An interactive portfolio site built as a parody AI product page. A chatbot answers questions about my experience, skills, and opinions through selectable AI voice personalities, each prompt-engineered with a distinct tone over a shared knowledge base.
Responses are generated server-side via the Anthropic Claude API and streamed to the client in real time. The system prompt is composed from three layers:
- Knowledge base: factual context about my career, skills, and background (maintained as a TypeScript module)
- Voice personality: per-voice prompt that controls tone and style
- Persona context: adjusts content emphasis based on the selected audience (recruiter, engineer, general)
Follow-up suggestions are extracted from LLM output to guide conversation contextually.
| Voice | Personality |
|---|---|
| The Butler | Formal, dry, begrudgingly helpful |
| The Engineer | Blunt, direct, minimal embellishment |
| The Spokesperson | Corporate PR tone, buzzword-heavy |
| The Hype Man | Unreasonably enthusiastic |
Voice selection uses a two-phase UX: prominent voice cards on first load (before the conversation starts), collapsing to a compact sticky bar once the user sends their first message. Voices can be switched mid-conversation without resetting messages or session state.
Multiple independent layers to reduce the attack surface for prompt injection and jailbreaking.
Server-side sessions: Conversation history is stored server-side, keyed by session token. The client sends a session ID and the current message, never the history array. Prevents fabricated conversation history.
Sandwich defense prompt: Security directives placed at the start and end of the system prompt. Personality and factual context sit in the middle.
Input sanitization: Messages scanned against regex patterns for known injection techniques (instruction overrides, role/delimiter injection, prompt extraction, etc.). Unicode-normalized (NFKC) to handle homoglyph attacks. Flagged inputs are logged.
Canary tokens & output filtering: A canary identifier is embedded in the system prompt. Streamed output is checked against the canary and known prompt fragments in real time.

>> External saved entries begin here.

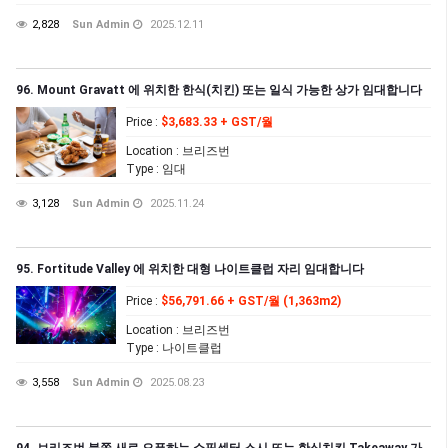
2,828
Sun Admin
2025.12.11
96. Mount Gravatt 에 위치한 한식(치킨) 또는 일식 가능한 상가 임대합니다
Price
:
$3,683.33 + GST/월
Location
: 브리즈번
Type
: 임대
3,128
Sun Admin
2025.11.24
95. Fortitude Valley 에 위치한 대형 나이트클럽 자리 임대합니다
Price
:
$56,791.66 + GST/월 (1,363m2)
Location
: 브리즈번
Type
: 나이트클럽
3,558
Sun Admin
2025.08.23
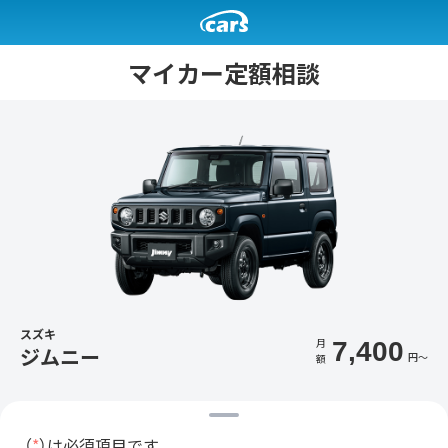
マイカー定額相談
スズキ
月
7,400
ジムニー
円〜
額
（
*
）は必須項目です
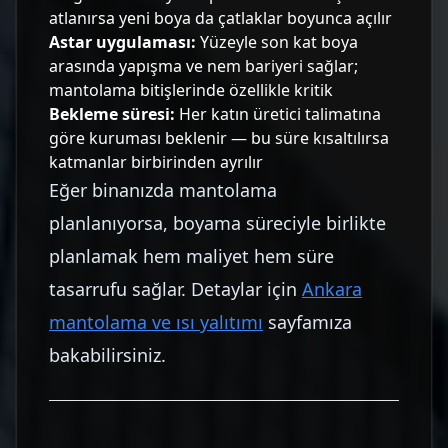
atlanırsa yeni boya da çatlaklar boyunca açılır
Astar uygulaması:
Yüzeyle son kat boya
arasında yapışma ve nem bariyeri sağlar;
mantolama bitişlerinde özellikle kritik
Bekleme süresi:
Her katın üretici talimatına
göre kuruması beklenir — bu süre kısaltılırsa
katmanlar birbirinden ayrılır
Eğer binanızda mantolama
planlanıyorsa, boyama süreciyle birlikte
planlamak hem maliyet hem süre
tasarrufu sağlar. Detaylar için
Ankara
mantolama ve ısı yalıtımı
sayfamıza
bakabilirsiniz.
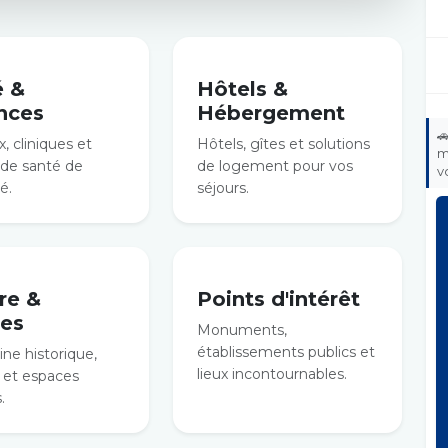
é &
Hôtels &
nces
Hébergement

, cliniques et
Hôtels, gîtes et solutions
m
 de santé de
de logement pour vos
v
é.
séjours.
re &
Points d'intérêt
es
Monuments,
établissements publics et
ne historique,
lieux incontournables.
et espaces
.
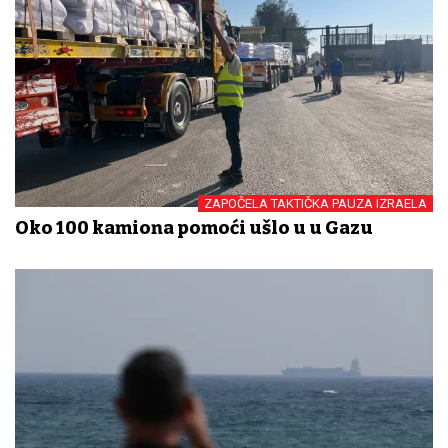
ZAPOČELA TAKTIČKA PAUZA IZRAELA
Oko 100 kamiona pomoći ušlo u u Gazu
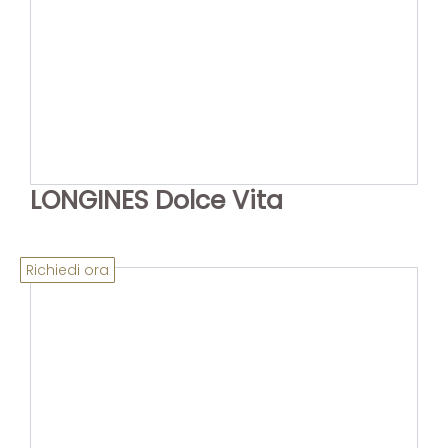
LONGINES Dolce Vita
Richiedi ora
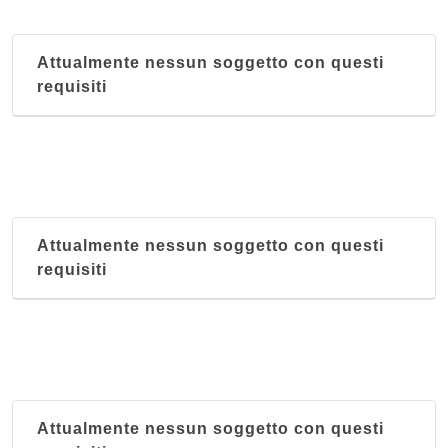
Attualmente nessun soggetto con questi
requisiti
Attualmente nessun soggetto con questi
requisiti
Attualmente nessun soggetto con questi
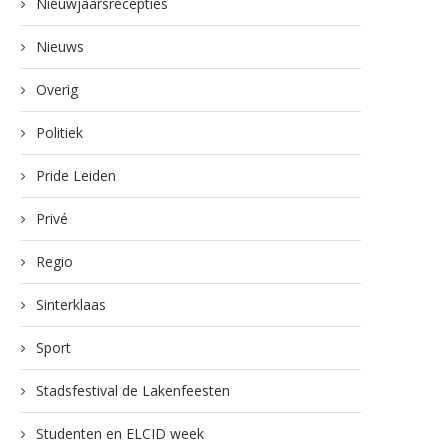
Nieuwjaarsrecepties
Nieuws
Overig
Politiek
Pride Leiden
Privé
Regio
Sinterklaas
Sport
Stadsfestival de Lakenfeesten
Studenten en ELCID week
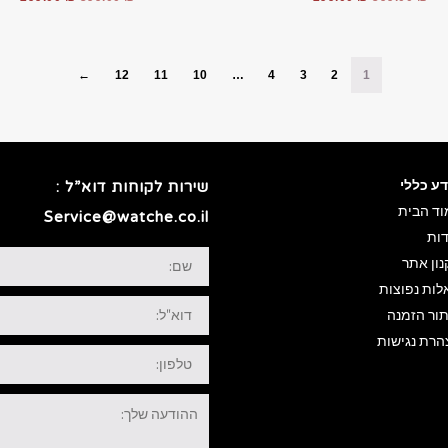
המקורי
הנוכחי
המקורי
הנוכ
היה:
הוא:
היה:
הוא:
00 ₪.
599.00 ₪.
299.00 ₪.
599.00 ₪.
←
12
11
10
…
4
3
2
1
דע כללי
שירות לקוחות דוא”ל :
וד הבית
Service@watche.co.il
דות
שם:
ון אתר
לות נפוצות
דוא"ל:
תור הזמנה
הרת נגישות
טלפון:
ההודעה
שלך:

Detected leaks kill the stream.
Input allowlisting: voiceId and persona validated against Set-based allowlists. Invalid values fall back to defaults.
Server-side session caps: The per-session message limit is enforced in a session store
Rate limiting: Two-tier per-IP (10/min, 100/day) via Upstash Redis, with in-memory fallback for local dev.
| Layer | Technology |
|---|---|
| Framework | SvelteKit, Svelte 5 (runes API) |
| Language | TypeScript |
| Styling | Tailwind CSS v4 |
| LLM | Anthropic Claude API (streaming) |
| Rate Limiting | Upstash Redis: two-tier per-IP (10/min, 100/day) |
| Sessions | In-memory server-side store (Redis-swappable) |
| Analytics | PostHog (product analytics, event tracking) |
| CI/CD | GitHub Actions (type check, build) |
| Deployment | Vercel, serverless, Node 22.x runtime |
Client-side product analytics via PostHog track voice selection, persona choice, conversation depth, and follow-up pill clicks. No PII is collected; only behavioral metadata.
No database. All content is version-controlled TypeScript. Rate limiting and session state are the only stateful components.
git clone https://github.com/hutfut/josh-bot.git
cd josh-bot
npm install
npm run dev # offline mode: skips LLM and rate limiting
npm run dev:live # live mode: uses real LLM and rate limiter (requires API key)| Variable | Required | Description |
|---|---|---|
ANTHROPIC_API_KEY |
Yes (live) | Enables chat functionality |
UPSTASH_REDIS_REST_URL |
No | Production rate limiting |
UPSTASH_REDIS_REST_TOKEN |
No | Production rate limiting |
PUBLIC_POSTHOG_KEY |
No | PostHog project API key (enables client-side analytics) |
POSTHOG_PERSONAL_API_KEY |
No | PostHog personal API key with Query Read permission (powers /analytics page) |
POSTHOG_PROJECT_ID |
No | PostHog project ID (powers /analytics page) |
SKIP_EXTERNAL |
No | Set to true to bypass LLM and rate limiting (set via .env.offline, loaded by npm run dev) |
Rate limiting falls back to an in-memory implementation when Upstash credentials are not provided. Session storage is in-memory in all environments.